[Recorded data]
◇ ◇ ◇ ◇

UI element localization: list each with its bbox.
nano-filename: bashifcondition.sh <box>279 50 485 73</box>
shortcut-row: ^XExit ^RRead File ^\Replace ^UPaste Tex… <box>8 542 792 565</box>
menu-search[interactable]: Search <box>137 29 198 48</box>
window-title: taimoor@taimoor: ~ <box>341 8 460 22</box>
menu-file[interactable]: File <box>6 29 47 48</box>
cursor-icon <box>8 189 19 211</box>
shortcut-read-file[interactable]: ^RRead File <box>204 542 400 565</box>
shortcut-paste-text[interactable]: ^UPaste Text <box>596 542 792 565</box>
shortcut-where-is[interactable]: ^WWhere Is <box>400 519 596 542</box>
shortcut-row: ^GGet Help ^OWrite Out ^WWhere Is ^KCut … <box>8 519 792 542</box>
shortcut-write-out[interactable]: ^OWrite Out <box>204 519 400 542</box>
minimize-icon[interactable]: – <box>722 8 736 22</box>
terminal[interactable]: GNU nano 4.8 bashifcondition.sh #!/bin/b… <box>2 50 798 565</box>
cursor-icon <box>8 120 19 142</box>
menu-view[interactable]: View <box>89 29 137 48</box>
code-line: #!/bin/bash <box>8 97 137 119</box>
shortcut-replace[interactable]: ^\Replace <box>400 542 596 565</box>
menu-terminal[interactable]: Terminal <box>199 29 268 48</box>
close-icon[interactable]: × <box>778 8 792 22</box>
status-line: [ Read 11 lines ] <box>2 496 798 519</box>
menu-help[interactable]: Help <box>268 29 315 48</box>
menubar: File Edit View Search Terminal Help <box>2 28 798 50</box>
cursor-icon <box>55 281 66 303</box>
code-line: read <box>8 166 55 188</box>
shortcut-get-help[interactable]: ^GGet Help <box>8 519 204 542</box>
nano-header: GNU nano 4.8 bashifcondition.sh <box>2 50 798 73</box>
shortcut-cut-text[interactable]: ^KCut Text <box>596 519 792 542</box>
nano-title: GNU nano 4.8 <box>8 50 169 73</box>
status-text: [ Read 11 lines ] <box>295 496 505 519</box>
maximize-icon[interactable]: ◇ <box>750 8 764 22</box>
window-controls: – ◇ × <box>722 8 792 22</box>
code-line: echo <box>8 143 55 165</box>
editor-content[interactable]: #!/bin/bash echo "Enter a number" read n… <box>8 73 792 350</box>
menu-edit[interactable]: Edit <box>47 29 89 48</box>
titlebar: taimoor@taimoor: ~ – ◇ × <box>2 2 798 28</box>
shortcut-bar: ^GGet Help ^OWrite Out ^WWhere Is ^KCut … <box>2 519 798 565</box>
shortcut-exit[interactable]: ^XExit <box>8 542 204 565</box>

◇ ◇ ◇ ◇

**YOUR ASSIGNMENT**
Character for character, reproduce all of the lines above.

**WRITTEN SOLUTION**
UI element localization: list each with its bbox.
nano-filename: bashifcondition.sh <box>279 50 485 73</box>
shortcut-row: ^XExit ^RRead File ^\Replace ^UPaste Tex… <box>8 542 792 565</box>
menu-search[interactable]: Search <box>137 29 198 48</box>
window-title: taimoor@taimoor: ~ <box>341 8 460 22</box>
menu-file[interactable]: File <box>6 29 47 48</box>
cursor-icon <box>8 189 19 211</box>
shortcut-read-file[interactable]: ^RRead File <box>204 542 400 565</box>
shortcut-paste-text[interactable]: ^UPaste Text <box>596 542 792 565</box>
shortcut-where-is[interactable]: ^WWhere Is <box>400 519 596 542</box>
shortcut-row: ^GGet Help ^OWrite Out ^WWhere Is ^KCut … <box>8 519 792 542</box>
shortcut-write-out[interactable]: ^OWrite Out <box>204 519 400 542</box>
minimize-icon[interactable]: – <box>722 8 736 22</box>
terminal[interactable]: GNU nano 4.8 bashifcondition.sh #!/bin/b… <box>2 50 798 565</box>
cursor-icon <box>8 120 19 142</box>
menu-view[interactable]: View <box>89 29 137 48</box>
code-line: #!/bin/bash <box>8 97 137 119</box>
shortcut-replace[interactable]: ^\Replace <box>400 542 596 565</box>
menu-terminal[interactable]: Terminal <box>199 29 268 48</box>
close-icon[interactable]: × <box>778 8 792 22</box>
status-line: [ Read 11 lines ] <box>2 496 798 519</box>
menu-help[interactable]: Help <box>268 29 315 48</box>
menubar: File Edit View Search Terminal Help <box>2 28 798 50</box>
cursor-icon <box>55 281 66 303</box>
code-line: read <box>8 166 55 188</box>
shortcut-get-help[interactable]: ^GGet Help <box>8 519 204 542</box>
nano-header: GNU nano 4.8 bashifcondition.sh <box>2 50 798 73</box>
shortcut-cut-text[interactable]: ^KCut Text <box>596 519 792 542</box>
nano-title: GNU nano 4.8 <box>8 50 169 73</box>
status-text: [ Read 11 lines ] <box>295 496 505 519</box>
maximize-icon[interactable]: ◇ <box>750 8 764 22</box>
window-controls: – ◇ × <box>722 8 792 22</box>
code-line: echo <box>8 143 55 165</box>
editor-content[interactable]: #!/bin/bash echo "Enter a number" read n… <box>8 73 792 350</box>
menu-edit[interactable]: Edit <box>47 29 89 48</box>
titlebar: taimoor@taimoor: ~ – ◇ × <box>2 2 798 28</box>
shortcut-bar: ^GGet Help ^OWrite Out ^WWhere Is ^KCut … <box>2 519 798 565</box>
shortcut-exit[interactable]: ^XExit <box>8 542 204 565</box>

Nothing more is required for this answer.